** PROBLEM STATEMENT **
From the first line through the line containing "pictures until the", transcribe the records exactly and include no other lines.

[Saved data entries]
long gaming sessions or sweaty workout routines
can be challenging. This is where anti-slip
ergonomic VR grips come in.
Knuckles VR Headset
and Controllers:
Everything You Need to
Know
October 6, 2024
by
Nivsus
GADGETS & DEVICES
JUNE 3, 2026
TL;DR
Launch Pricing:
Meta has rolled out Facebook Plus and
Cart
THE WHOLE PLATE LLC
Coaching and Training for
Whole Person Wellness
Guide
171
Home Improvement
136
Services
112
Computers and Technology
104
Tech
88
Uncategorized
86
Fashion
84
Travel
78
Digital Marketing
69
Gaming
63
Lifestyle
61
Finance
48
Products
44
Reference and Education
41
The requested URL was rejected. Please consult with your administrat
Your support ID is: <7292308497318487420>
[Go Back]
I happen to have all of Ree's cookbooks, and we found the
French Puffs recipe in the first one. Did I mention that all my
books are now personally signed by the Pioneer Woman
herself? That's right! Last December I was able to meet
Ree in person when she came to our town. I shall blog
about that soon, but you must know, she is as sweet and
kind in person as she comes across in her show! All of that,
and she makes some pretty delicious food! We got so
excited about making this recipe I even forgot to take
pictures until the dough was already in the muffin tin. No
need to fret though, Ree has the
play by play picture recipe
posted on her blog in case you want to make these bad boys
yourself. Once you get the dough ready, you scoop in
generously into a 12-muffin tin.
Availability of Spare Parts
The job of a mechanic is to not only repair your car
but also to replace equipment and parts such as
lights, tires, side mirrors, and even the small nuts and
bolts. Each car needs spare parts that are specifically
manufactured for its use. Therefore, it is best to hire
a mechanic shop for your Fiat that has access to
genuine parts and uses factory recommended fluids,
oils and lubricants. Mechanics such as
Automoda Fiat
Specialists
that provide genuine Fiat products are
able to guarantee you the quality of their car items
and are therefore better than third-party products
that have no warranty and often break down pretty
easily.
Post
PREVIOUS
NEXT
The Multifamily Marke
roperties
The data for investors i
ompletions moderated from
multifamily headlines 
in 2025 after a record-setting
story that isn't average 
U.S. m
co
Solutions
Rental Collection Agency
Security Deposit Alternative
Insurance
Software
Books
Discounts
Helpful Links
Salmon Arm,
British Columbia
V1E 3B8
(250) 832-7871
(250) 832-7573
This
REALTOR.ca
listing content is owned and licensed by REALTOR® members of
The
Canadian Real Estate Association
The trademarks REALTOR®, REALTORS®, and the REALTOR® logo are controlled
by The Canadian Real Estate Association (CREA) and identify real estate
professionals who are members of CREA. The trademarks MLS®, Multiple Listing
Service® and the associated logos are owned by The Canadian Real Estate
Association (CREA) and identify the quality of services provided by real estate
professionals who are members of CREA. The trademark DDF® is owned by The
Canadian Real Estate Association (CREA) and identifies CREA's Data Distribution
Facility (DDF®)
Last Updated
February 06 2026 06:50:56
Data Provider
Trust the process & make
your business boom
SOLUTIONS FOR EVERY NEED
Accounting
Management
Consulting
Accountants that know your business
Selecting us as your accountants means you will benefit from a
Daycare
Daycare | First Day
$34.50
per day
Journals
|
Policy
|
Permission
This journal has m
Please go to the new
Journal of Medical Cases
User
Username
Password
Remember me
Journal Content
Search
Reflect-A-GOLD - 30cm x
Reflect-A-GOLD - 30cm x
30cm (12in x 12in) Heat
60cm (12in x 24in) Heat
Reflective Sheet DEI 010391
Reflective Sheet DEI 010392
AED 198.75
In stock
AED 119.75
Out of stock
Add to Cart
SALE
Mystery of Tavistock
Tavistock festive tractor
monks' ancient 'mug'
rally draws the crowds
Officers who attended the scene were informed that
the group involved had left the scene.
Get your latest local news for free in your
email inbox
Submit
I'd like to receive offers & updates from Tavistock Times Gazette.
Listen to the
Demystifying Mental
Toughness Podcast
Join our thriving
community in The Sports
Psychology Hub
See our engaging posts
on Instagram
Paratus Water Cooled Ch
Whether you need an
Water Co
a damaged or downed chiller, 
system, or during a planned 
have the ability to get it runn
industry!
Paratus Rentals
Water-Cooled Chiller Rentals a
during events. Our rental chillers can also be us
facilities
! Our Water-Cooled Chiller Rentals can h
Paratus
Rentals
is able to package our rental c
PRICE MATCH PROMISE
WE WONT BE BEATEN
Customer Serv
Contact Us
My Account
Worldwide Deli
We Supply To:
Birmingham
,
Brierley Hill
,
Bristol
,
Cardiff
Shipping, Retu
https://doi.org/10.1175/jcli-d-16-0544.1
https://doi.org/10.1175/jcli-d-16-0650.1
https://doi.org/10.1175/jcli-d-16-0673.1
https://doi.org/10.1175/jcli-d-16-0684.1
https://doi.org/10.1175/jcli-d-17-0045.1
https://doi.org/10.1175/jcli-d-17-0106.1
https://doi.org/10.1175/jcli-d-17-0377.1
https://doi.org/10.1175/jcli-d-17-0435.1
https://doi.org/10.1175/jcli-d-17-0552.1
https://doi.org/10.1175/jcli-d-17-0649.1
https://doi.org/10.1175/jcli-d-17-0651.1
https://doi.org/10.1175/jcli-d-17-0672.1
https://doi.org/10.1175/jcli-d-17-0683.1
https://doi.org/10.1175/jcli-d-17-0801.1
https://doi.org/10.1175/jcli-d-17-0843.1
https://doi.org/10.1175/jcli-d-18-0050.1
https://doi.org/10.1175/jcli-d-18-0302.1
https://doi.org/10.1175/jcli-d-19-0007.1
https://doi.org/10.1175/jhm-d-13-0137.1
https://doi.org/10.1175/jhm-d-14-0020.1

** EXPECTED ANSWER **
long gaming sessions or sweaty workout routines
can be challenging. This is where anti-slip
ergonomic VR grips come in.
Knuckles VR Headset
and Controllers:
Everything You Need to
Know
October 6, 2024
by
Nivsus
GADGETS & DEVICES
JUNE 3, 2026
TL;DR
Launch Pricing:
Meta has rolled out Facebook Plus and
Cart
THE WHOLE PLATE LLC
Coaching and Training for
Whole Person Wellness
Guide
171
Home Improvement
136
Services
112
Computers and Technology
104
Tech
88
Uncategorized
86
Fashion
84
Travel
78
Digital Marketing
69
Gaming
63
Lifestyle
61
Finance
48
Products
44
Reference and Education
41
The requested URL was rejected. Please consult with your administrat
Your support ID is: <7292308497318487420>
[Go Back]
I happen to have all of Ree's cookbooks, and we found the
French Puffs recipe in the first one. Did I mention that all my
books are now personally signed by the Pioneer Woman
herself? That's right! Last December I was able to meet
Ree in person when she came to our town. I shall blog
about that soon, but you must know, she is as sweet and
kind in person as she comes across in her show! All of that,
and she makes some pretty delicious food! We got so
excited about making this recipe I even forgot to take
pictures until the dough was already in the muffin tin. No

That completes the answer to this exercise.